Fabio was correct.  In the latest GA of NHibernate, the mapping he
provided works.

I had gotten confused because my mapping was incorrect and I was
testing an update against a truncated insert.  But when I tested a
round trip with NHibernate it worked like a charm.

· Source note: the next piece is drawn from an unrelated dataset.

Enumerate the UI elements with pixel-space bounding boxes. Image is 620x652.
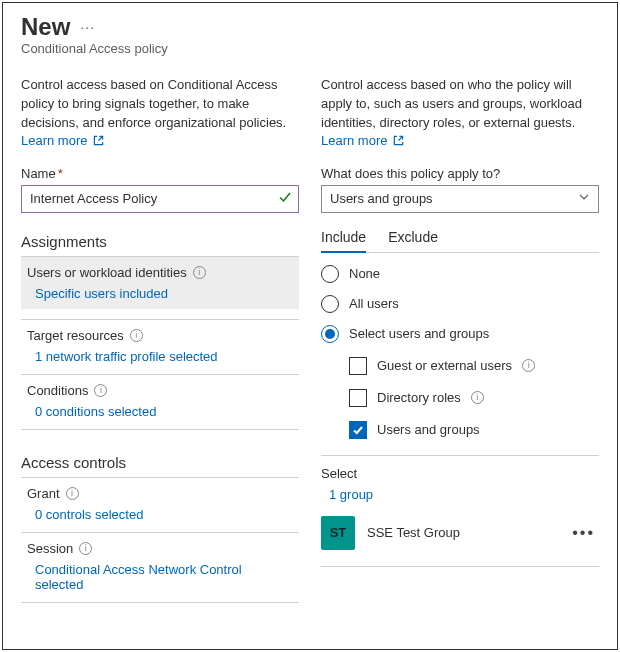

Thanks, Fabio, for your help.

On Jun 21, 2:55 am, Bas <basder...@gmail.com> wrote:
> Hi Michael,
>
> You can find the solution here:
>
> http://www.basderaad.nl/2011/02/large-strings-in-nhibernate-3-0/
>
> Bas
>
> On Jun 21, 12:58 am, Michael Hedgpeth <mhedgp...@gmail.com> wrote:
>
>
>
>
>
>
>
> > I recently upgraded from NHibernate 2.1 to 3.1.  I am having a problem
> > with NHibernate truncating my nvarchar(max) columns.  This post
> > describes my situation 
> > perfectly:http://www.primordialcode.com/Blog/Post/nhibernate-prepare_sql-consid....
>
> > The current behavior seems to me to be a bug.  If I give a simple
> > mapping:
>
> >    <property name"LargeString" />
>
> > And the there is a column "LargeString" in the database with an
> > nvarchar(max) data type, it would be defective behavior to truncate
> > data retrieved by that column to 8000 characters.  But that is exactly
> > what 3.1 does.
>
> > Could someone give me direction on how to handle this?